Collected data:
********************

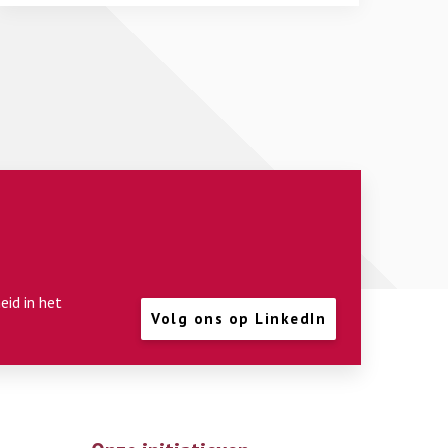
eid in het
Volg ons op LinkedIn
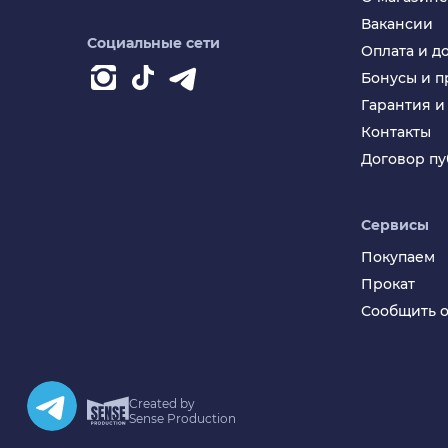
Вакансии
Социальные сети
Оплата и д
Бонусы и 
Гарантия и
Контакты
Договор п
Сервисы
Покупаем
Прокат
Сообщить о
Created by
Sense Production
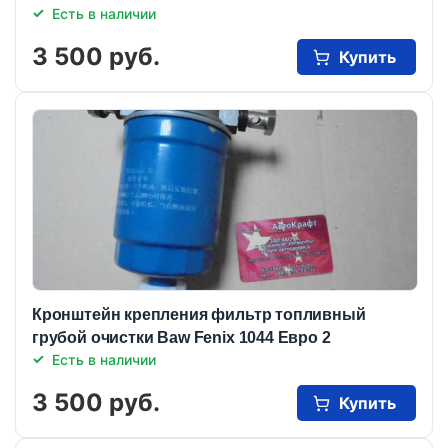
Есть в наличии
3 500 руб.
Купить
Кронштейн крепления фильтр топливный
грубой очистки Baw Fenix 1044 Евро 2
Есть в наличии
3 500 руб.
Купить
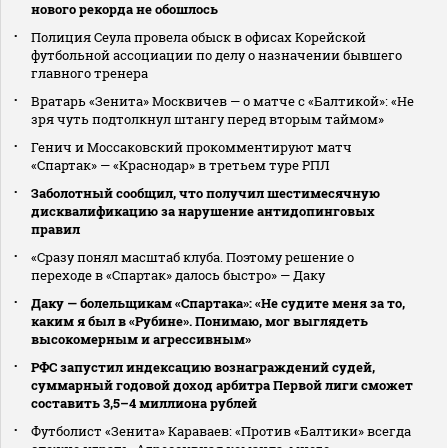
нового рекорда не обошлось
Полиция Сеула провела обыск в офисах Корейской
футбольной ассоциации по делу о назначении бывшего
главного тренера
Вратарь «Зенита» Москвичев — о матче с «Балтикой»: «Не
зря чуть подтолкнул штангу перед вторым таймом»
Генич и Моссаковский прокомментируют матч
«Спартак» — «Краснодар» в третьем туре РПЛ
Заболотный сообщил, что получил шестимесячную
дисквалификацию за нарушение антидопинговых
правил
«Сразу понял масштаб клуба. Поэтому решение о
переходе в «Спартак» далось быстро» — Даку
Даку — болельщикам «Спартака»: «Не судите меня за то,
каким я был в «Рубине». Понимаю, мог выглядеть
высокомерным и агрессивным»
РФС запустил индексацию вознаграждений судей,
суммарный годовой доход арбитра Первой лиги сможет
составить 3,5–4 миллиона рублей
Футболист «Зенита» Караваев: «Против «Балтики» всегда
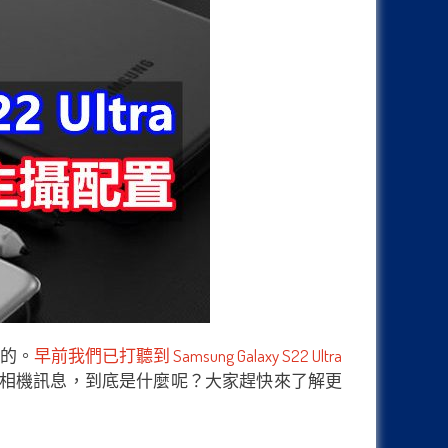
免的。
早前我們已打聽到 Samsung Galaxy S22 Ultra
項相機訊息，到底是什麼呢？大家趕快來了解更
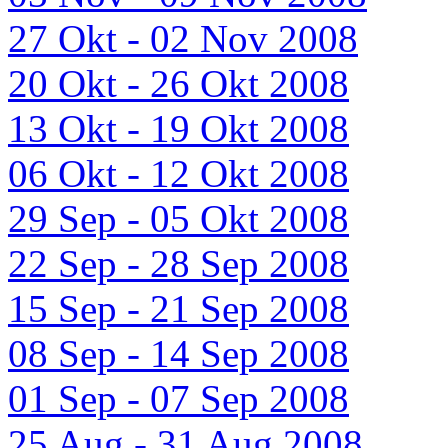
27 Okt - 02 Nov 2008
20 Okt - 26 Okt 2008
13 Okt - 19 Okt 2008
06 Okt - 12 Okt 2008
29 Sep - 05 Okt 2008
22 Sep - 28 Sep 2008
15 Sep - 21 Sep 2008
08 Sep - 14 Sep 2008
01 Sep - 07 Sep 2008
25 Aug - 31 Aug 2008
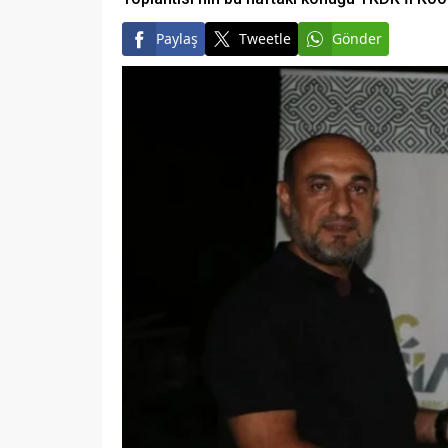
Paylaş
Tweetle
Gönder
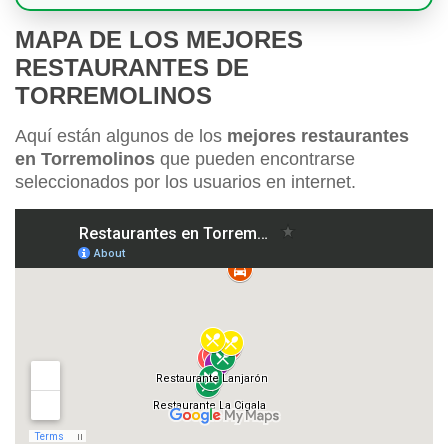
MAPA DE LOS MEJORES
RESTAURANTES DE
TORREMOLINOS
Aquí están algunos de los
mejores restaurantes
en Torremolinos
que pueden encontrarse
seleccionados por los usuarios en internet.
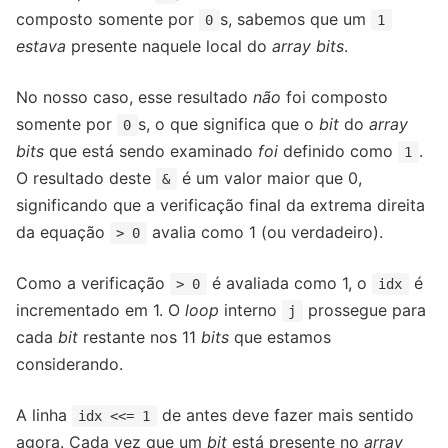
composto somente por
s, sabemos que um
0
1
estava
presente naquele local do
array bits
.
No nosso caso, esse resultado
não
foi composto
somente por
s, o que significa que o
bit
do
array
0
bits
que está sendo examinado
foi
definido como
.
1
O resultado deste
é um valor maior que 0,
&
significando que a verificação final da extrema direita
da equação
avalia como 1 (ou verdadeiro).
> 0
Como a verificação
é avaliada como 1, o
é
> 0
idx
incrementado em 1. O
loop
interno
prossegue para
j
cada
bit
restante nos 11
bits
que estamos
considerando.
A linha
de antes deve fazer mais sentido
idx <<= 1
agora. Cada vez que um
bit
está presente no
array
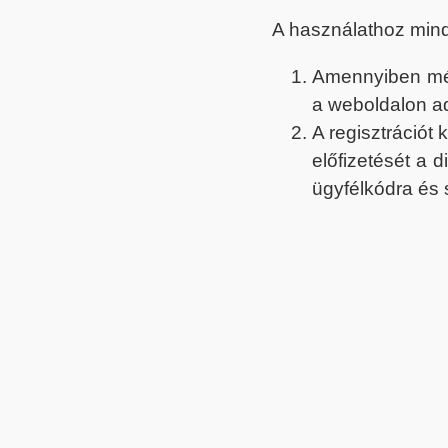
A használathoz min
Amennyiben még 
a weboldalon a
A regisztrációt
előfizetését a 
ügyfélkódra és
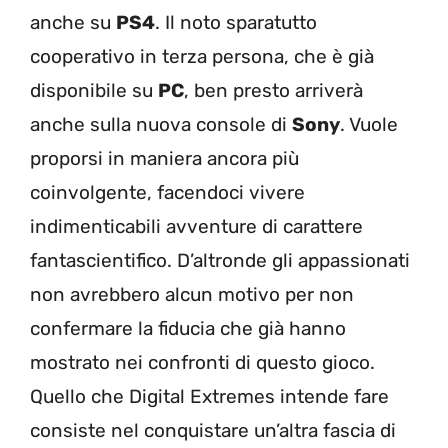
anche su
PS4
. Il noto sparatutto
cooperativo in terza persona, che è già
disponibile su
PC
, ben presto arriverà
anche sulla nuova console di
Sony
. Vuole
proporsi in maniera ancora più
coinvolgente, facendoci vivere
indimenticabili avventure di carattere
fantascientifico. D’altronde gli appassionati
non avrebbero alcun motivo per non
confermare la fiducia che già hanno
mostrato nei confronti di questo gioco.
Quello che Digital Extremes intende fare
consiste nel conquistare un’altra fascia di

********************

**Description of the task:** Across the records above, show each line containing the word "Зенита".

**Solved problem:**
Вратарь «Зенита» Москвичев — о матче с «Балтикой»: «Не
Футболист «Зенита» Караваев: «Против «Балтики» всегда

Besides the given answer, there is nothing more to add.